God instructed Abraham to sacrifice his only son, Laughing, as a show of faith. Abraham must have thought, Didn't I show you my faith when I lived for a hundred years without Sarah bearing a son, didn't I show you my faith when I laughed at the good news you brought?
I asked you, "Should he have gone through with it?"
"But he didn't," you said. "God showed up as a ram, just before Abraham cut into his son's throat."
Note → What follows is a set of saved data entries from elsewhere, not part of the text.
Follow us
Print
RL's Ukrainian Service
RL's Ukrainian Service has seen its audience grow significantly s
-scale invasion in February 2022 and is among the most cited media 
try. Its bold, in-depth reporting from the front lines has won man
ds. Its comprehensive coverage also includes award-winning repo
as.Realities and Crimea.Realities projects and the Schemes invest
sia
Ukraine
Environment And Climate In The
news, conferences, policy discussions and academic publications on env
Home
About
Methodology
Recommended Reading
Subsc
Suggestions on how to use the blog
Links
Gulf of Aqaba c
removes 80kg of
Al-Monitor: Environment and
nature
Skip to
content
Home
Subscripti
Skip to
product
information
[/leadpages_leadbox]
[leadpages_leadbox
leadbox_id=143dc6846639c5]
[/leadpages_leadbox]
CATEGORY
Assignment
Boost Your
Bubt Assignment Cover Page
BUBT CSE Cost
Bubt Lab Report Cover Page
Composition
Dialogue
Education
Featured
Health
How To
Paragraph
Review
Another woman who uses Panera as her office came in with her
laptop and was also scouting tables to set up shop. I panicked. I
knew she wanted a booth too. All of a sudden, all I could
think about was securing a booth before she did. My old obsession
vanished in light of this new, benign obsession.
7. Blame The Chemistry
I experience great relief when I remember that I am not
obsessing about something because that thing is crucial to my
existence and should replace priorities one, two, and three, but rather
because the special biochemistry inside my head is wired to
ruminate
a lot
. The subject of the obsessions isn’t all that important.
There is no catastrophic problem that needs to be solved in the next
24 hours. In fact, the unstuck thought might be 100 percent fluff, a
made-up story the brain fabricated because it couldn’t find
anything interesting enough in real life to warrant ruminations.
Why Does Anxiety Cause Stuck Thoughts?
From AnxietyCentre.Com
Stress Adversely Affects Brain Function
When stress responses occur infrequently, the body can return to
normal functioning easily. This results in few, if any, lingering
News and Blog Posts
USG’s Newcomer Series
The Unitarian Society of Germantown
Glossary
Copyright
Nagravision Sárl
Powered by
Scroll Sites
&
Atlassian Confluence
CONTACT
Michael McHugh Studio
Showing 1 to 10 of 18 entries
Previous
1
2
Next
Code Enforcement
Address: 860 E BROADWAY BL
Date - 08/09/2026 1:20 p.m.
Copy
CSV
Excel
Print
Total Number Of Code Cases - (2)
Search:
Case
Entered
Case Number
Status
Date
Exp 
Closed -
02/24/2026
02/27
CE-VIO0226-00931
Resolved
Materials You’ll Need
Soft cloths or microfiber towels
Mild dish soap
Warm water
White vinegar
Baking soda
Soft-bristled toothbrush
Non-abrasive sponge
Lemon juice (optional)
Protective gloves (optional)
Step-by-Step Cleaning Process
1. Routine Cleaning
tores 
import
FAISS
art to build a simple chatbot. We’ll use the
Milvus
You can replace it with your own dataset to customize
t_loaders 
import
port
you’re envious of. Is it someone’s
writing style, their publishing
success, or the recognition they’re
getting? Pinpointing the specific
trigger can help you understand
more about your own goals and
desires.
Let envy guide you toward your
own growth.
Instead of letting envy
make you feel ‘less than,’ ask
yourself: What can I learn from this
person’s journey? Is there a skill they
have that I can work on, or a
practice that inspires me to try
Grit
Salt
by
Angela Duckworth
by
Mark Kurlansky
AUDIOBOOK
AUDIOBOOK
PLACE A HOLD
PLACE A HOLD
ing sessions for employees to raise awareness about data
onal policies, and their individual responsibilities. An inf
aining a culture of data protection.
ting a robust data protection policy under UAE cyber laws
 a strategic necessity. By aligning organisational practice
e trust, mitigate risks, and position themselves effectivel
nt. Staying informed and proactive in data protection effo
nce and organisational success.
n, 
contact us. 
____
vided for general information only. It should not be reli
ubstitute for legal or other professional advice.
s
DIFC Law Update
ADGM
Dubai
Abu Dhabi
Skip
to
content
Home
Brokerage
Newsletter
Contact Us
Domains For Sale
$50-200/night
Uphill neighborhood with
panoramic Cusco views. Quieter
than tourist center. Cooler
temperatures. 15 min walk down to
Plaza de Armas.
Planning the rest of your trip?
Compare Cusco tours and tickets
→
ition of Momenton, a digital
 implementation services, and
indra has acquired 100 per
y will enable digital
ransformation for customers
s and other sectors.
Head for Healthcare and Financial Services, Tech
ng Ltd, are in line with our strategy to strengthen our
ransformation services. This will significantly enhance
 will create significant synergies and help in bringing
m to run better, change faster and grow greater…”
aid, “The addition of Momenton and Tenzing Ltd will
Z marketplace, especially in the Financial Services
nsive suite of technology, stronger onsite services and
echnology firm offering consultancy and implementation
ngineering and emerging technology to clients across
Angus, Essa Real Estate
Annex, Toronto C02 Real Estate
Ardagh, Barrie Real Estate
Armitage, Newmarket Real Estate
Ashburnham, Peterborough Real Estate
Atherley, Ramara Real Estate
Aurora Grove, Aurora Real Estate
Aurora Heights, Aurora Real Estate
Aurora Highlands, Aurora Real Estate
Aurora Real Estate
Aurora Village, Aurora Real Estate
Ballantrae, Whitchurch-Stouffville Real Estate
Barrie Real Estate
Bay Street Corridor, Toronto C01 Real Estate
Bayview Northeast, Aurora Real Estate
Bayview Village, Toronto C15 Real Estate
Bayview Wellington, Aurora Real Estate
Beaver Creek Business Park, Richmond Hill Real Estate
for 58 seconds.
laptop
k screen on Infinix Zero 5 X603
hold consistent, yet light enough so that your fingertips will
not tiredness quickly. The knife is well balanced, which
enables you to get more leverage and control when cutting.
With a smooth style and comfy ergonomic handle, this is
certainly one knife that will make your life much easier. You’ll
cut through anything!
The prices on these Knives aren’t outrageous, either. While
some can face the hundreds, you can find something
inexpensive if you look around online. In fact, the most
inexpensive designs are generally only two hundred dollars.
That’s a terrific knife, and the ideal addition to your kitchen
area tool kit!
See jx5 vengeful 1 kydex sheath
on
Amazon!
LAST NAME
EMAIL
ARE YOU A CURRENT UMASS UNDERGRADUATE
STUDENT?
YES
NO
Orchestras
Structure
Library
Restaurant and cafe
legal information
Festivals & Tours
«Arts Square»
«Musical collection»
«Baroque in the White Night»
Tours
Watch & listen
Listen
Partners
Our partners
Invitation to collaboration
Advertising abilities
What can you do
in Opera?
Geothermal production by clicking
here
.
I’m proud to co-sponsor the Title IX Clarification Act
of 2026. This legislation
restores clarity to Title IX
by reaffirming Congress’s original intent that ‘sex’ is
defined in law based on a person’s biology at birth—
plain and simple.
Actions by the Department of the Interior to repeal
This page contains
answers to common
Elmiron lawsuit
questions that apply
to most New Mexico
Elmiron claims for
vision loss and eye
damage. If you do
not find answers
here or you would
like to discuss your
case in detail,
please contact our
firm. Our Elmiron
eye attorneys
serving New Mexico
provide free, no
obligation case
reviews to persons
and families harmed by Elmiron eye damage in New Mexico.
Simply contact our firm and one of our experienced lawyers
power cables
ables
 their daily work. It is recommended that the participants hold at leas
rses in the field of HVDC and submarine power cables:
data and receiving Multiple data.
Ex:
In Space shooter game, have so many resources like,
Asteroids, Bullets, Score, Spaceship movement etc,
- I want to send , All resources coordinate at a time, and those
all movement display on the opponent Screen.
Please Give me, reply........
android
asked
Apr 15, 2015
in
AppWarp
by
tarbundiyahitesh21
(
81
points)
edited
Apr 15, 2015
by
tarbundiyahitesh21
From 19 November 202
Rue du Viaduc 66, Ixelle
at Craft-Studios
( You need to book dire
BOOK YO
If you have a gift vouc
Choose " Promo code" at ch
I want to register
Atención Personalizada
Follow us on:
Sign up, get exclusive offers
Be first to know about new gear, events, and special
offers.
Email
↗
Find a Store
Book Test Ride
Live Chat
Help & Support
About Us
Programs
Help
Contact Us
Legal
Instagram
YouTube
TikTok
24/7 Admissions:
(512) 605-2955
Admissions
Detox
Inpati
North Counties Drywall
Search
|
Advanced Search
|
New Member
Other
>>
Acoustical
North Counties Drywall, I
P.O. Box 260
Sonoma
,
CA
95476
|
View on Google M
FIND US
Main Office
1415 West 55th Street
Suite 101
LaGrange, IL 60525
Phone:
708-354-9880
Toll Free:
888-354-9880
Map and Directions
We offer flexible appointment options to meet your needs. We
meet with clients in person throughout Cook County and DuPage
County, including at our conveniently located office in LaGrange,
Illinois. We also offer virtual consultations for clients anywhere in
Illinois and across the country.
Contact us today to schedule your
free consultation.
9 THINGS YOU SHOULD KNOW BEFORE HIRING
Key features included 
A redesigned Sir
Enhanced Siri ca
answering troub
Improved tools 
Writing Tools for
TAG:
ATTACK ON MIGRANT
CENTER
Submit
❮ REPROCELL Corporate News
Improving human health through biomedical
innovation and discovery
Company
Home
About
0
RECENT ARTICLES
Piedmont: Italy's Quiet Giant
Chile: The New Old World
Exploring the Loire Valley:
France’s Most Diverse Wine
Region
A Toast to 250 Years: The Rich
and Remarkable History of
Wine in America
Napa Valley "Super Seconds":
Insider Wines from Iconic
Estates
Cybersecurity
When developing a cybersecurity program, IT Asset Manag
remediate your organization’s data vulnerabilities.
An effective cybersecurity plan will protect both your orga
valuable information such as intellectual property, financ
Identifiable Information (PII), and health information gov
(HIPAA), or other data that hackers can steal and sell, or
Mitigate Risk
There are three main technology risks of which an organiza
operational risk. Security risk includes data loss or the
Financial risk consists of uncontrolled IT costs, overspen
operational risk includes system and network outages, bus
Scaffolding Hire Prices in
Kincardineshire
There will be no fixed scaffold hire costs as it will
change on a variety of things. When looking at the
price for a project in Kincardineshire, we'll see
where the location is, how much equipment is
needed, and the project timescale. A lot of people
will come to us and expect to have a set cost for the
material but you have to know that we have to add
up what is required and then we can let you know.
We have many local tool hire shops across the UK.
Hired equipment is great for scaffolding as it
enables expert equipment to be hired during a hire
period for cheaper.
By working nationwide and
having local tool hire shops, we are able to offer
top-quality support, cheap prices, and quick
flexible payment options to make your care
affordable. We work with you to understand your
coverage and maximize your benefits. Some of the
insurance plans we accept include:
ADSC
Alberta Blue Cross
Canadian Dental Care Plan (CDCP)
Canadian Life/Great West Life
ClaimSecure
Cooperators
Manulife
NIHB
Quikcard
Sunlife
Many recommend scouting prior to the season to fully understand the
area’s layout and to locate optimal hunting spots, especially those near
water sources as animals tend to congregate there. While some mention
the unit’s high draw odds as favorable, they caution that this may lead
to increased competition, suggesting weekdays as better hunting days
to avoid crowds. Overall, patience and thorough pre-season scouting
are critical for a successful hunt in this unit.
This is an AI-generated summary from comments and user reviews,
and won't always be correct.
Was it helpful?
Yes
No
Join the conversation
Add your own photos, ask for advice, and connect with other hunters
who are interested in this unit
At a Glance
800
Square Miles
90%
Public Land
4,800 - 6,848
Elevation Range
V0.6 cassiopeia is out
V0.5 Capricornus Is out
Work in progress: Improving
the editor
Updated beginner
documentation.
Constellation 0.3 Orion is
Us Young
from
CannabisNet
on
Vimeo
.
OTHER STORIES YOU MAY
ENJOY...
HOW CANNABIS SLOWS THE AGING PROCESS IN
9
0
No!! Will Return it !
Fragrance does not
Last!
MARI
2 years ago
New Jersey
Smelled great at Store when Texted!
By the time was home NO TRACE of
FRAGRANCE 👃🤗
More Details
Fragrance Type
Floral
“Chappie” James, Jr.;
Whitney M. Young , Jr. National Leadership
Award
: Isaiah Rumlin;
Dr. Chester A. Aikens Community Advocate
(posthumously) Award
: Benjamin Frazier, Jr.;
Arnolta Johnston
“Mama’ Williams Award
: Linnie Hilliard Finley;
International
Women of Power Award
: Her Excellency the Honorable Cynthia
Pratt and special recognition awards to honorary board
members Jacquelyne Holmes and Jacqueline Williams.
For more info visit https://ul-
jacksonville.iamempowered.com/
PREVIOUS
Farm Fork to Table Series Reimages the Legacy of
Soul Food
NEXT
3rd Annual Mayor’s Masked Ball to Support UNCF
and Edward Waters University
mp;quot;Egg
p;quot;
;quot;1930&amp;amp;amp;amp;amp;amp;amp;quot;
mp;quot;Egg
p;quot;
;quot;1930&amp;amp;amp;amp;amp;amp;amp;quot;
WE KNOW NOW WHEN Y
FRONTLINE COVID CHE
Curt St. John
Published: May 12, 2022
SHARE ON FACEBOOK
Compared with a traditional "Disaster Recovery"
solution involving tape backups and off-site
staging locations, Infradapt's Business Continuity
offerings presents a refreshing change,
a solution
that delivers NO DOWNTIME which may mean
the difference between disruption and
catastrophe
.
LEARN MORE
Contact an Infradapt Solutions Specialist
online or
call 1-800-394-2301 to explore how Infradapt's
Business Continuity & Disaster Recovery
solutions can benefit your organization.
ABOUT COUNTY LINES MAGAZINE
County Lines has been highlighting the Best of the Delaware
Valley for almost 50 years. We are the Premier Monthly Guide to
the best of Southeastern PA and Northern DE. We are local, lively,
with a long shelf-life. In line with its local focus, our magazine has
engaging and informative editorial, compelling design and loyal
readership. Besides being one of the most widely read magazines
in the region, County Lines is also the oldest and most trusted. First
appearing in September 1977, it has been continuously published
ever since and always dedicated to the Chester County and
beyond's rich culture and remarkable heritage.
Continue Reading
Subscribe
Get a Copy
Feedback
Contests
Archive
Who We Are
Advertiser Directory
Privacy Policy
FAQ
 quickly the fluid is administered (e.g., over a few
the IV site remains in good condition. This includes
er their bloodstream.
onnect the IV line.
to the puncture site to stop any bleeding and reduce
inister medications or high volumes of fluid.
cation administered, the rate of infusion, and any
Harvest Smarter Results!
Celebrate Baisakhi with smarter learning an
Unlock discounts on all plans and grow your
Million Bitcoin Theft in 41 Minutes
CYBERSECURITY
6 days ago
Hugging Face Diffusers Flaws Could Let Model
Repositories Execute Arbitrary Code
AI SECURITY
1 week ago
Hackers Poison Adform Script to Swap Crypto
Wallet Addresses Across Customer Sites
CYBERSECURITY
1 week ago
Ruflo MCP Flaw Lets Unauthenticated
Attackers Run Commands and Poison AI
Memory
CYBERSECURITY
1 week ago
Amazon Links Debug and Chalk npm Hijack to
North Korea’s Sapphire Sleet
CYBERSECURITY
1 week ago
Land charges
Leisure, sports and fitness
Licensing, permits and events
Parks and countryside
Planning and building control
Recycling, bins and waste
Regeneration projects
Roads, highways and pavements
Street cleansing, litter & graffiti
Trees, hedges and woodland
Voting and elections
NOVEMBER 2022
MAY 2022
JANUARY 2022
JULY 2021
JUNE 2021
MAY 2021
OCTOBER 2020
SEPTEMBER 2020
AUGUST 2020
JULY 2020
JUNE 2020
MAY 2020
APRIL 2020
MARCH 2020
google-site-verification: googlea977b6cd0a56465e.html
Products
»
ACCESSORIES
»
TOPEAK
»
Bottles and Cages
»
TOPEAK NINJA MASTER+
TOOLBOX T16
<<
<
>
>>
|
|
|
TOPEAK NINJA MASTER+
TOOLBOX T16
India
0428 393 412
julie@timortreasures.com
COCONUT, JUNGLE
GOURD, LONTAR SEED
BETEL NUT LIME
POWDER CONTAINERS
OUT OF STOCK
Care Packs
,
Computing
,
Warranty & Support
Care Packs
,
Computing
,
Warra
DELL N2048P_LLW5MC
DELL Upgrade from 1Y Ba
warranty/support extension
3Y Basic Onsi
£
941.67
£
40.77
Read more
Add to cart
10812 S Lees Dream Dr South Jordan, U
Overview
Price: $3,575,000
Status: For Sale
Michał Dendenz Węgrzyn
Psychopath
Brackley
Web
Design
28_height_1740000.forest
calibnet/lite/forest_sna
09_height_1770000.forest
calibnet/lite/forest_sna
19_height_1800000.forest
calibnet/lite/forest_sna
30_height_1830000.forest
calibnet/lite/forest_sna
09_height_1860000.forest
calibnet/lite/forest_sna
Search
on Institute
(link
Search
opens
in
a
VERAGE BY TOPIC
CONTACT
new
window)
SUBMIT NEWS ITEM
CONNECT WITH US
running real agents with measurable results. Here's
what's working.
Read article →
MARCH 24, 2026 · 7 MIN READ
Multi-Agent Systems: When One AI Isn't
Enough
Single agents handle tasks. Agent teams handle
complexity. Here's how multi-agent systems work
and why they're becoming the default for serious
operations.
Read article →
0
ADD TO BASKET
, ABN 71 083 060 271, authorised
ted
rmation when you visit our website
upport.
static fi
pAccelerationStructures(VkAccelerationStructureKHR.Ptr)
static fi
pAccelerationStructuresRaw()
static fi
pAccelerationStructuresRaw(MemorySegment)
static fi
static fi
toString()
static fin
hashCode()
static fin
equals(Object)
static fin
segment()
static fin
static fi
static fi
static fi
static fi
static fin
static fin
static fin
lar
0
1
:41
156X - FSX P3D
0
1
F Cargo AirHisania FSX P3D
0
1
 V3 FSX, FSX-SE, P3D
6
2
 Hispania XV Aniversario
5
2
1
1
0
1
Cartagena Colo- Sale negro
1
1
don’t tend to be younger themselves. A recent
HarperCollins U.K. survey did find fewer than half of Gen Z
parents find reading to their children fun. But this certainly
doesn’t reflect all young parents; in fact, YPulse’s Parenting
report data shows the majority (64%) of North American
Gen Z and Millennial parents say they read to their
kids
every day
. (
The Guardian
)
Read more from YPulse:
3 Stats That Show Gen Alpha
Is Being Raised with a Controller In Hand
I darted across the street, towards the water, and you were slow to catch up. The asphalt gave way to gravel, the gravel to sand, and the sand to water. Were you afraid? For whatever reason, you refused to pick up the pace, and a car came around the corner of the rotary and plowed into you. I was wading in the pond. Your sunglasses flew off your face and landed ten feet from where I was standing. When I turned, you were lying still as a fallen tree, swimming in blood. After I shrieked and wept over your body, while the paramedics hovered over you, I began to laugh. I could never have anticipated it, but there it was, yet I never even found out what that joke was.
When Peter pinched my nipple, I squealed. When you died, I laughed. Are people still stunned where you are? Are they laughing too?